The problem is given in the picture: (please refer to the 2 pictures below, thank you!)

I'm having trouble with the last part...

Homework Equations

Conservation of momentum in both x and y - directions.

The Attempt at a Solution

From symmetry it can be seen that ball D would be directly below ball C, with ball C moving at speed of (2/5)sqrt(3)*u at an angle of 30 degrees below horizontal.

Here's my attempt using the x-y direction conservation of momentum

Taking downwards and leftwards as positive,

Horizontally:
There would be no transfer in horizontal momentum to ball D, hence ball C still would have a horizontal velocity of: (3/5)u

Vertically (downwards as positive):
sqrt(3)/5 * u = v_c cosθ + v_D

Energy equation:
(12/25)u² = (v_c)² + (v_D)²


That leaves me with 2 equations with 3 unknowns, v_c, v_D and θ.


I tried using a new approach, but would like to ask if this obeys the laws of physics:

Horizontal speed of c: unchanged = (3/5)u

Considering collision "vertically":
can i simply do the momentum equation by solely considering only the vertical velocities?

(1/5)sqrt(3)* u = V_c,y + V_D

Again only considering energy in the vertical direction: ( i know this is wrong as energy is not a vector!):

(9/25)u² = (v_c,y)² + (v_D )²


This allows me to solve the problem, but is this the right approach?

Here's a quick, not-so-rigorous proof: vx² + vy² = v'², multiplying (1/2)m throughout... gives us the split energy equation!)

 

[gneill]

...can i simply do the momentum equation by solely considering only the vertical velocities?

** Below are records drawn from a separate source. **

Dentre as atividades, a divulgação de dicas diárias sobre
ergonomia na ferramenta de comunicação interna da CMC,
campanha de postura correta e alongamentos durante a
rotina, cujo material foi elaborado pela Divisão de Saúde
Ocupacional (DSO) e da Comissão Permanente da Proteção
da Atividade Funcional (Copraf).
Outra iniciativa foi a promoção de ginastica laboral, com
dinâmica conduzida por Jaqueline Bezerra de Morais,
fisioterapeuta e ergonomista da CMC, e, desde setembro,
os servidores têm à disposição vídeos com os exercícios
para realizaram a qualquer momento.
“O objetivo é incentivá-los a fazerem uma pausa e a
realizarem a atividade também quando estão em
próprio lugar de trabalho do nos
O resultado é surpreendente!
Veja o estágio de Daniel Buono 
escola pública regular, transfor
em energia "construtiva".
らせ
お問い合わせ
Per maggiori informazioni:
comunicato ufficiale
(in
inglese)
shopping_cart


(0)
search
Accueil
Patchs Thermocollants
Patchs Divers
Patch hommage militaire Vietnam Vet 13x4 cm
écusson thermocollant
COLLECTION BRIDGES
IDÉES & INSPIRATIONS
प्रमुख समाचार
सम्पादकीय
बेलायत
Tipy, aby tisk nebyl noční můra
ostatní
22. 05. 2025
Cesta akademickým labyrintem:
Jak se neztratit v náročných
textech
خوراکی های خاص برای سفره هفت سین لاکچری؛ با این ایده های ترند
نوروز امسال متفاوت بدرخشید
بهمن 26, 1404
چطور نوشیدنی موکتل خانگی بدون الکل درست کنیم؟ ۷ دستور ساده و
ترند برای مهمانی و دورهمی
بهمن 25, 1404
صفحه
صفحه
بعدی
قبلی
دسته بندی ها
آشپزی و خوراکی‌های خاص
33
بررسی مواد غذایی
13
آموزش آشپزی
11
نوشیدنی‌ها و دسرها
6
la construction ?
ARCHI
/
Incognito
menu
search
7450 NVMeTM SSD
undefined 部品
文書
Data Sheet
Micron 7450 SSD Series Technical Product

Yes. Momentum is conserved separately and collectively for the components of the motion.

 

[BruceW]

It is wrong to consider energy in the vertical direction. So far, you've got 2 equations, and 3 unknowns (as you said):

Energy equation:
(12/25)u2 = (vc)2 + (vD)2

Vertically (downwards as positive):
sqrt(3)/5 * u = vc cosθ + vD

And there is one more equation: the horizontal momentum. This will involve u, vc and theta. So once you write that out, you have 3 equations and 3 unknowns, which you can then solve.

 

[BruceW]

The reason that you get the correct answer by considering only the components of KE from the y direction is because the speeds of the objects in the x direction happen to be the same before and after collision. So in this case, you could consider the vertical components of KE, but this only works by coincidence. In most problems, doing this will get you a nonsense answer.

 

[unscientific]

It is wrong to consider energy in the vertical direction. So far, you've got 2 equations, and 3 unknowns (as you said):

Energy equation:
(12/25)u2 = (vc)2 + (vD)2

Vertically (downwards as positive):
sqrt(3)/5 * u = vc cosθ + vD

And there is one more equation: the horizontal momentum. This will involve u, vc and theta. So once you write that out, you have 3 equations and 3 unknowns, which you can then solve.

I tried to consider the horizontal momentum, but that simply gives me:

(3/5)u = (3/5)u

since ball D only moves downwards and has 0 horizontal momentum.

 

[BruceW]

Well, you've written that the final vertical speed of ball c is vc cos(theta) So what will the horizontal speed of ball c be?